Les Caribéens anglophones ont confiance dans le pouvoir de la fiction. Ils font preuve d’un plus grand souci de réalisme, ils affectionnent le portrait, l’histoire. Les francophones, eux, semblent éprouver une espèce de méfiance vis-à-vis du réalisme, comme si la réalité n’était pas juste, pas suffisante, comme s’il y avait derrière elle quelque chose de non dit qu’il faudrait faire émerger. Un peu comme une distance vis-à-vis du langage qui, au départ, était celui de l’autre, et sur lequel il faudrait toujours porter un regard critique. Les mots peuvent trahir, il faut jouer avec eux. D’où la permanence d’une importante dimension poétique dans l’écriture des Haïtiens et des Antillais. Et aussi d’une forme d’oralité qu’on trouve notamment dans les romans de Simone Schwarz-Bart. Cette méfiance, je l’éprouve, moi aussi. Pour faire passer la fiction ou le discours, il me faut un substrat d’oralité. C’est le corps qui dit, et pas seulement le texte. Le corps dansant est partout présent en Caraïbe, où l’on n’a jamais séparé la musique de la danse. Comme si les corps, trop longtemps enchaînés, manifestaient leur liberté. C’est de cela aussi que vient la floraison de formes comme le slam et le rap.
La Caraïbe dans une boîte d’allumettes J’ai quitté la Guadeloupe il y a longtemps, mais la Caraïbe a la particularité d’être exportable.

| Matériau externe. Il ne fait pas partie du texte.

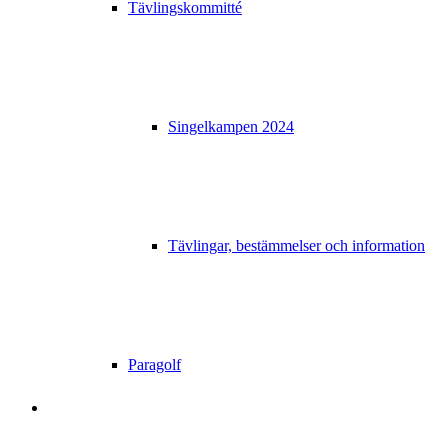
Tävlingskommitté
Singelkampen 2024
Tävlingar, bestämmelser och information
Paragolf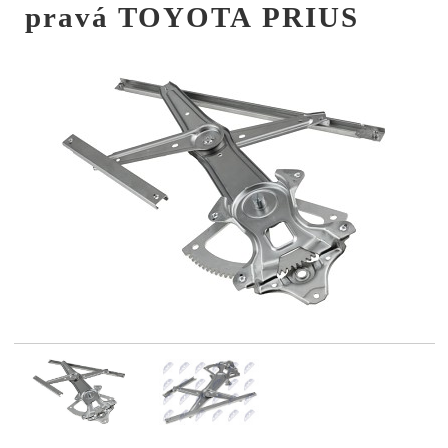
pravá TOYOTA PRIUS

L’île est si petite qu’elle entre dans une valise, et le volcan dans une boîte d’allumettes remplie de cendre : j’en ai une sur mon bureau, à côté d’une pierre de soufre qui sent toujours, même au bout de plusieurs décennies. La petitesse fait qu’on est un concentré de mondes qui tient dans la main. La dimension insulaire est celle de l’être humain, enveloppé de chair, et qui n’arrête pas de déborder, comme l’île.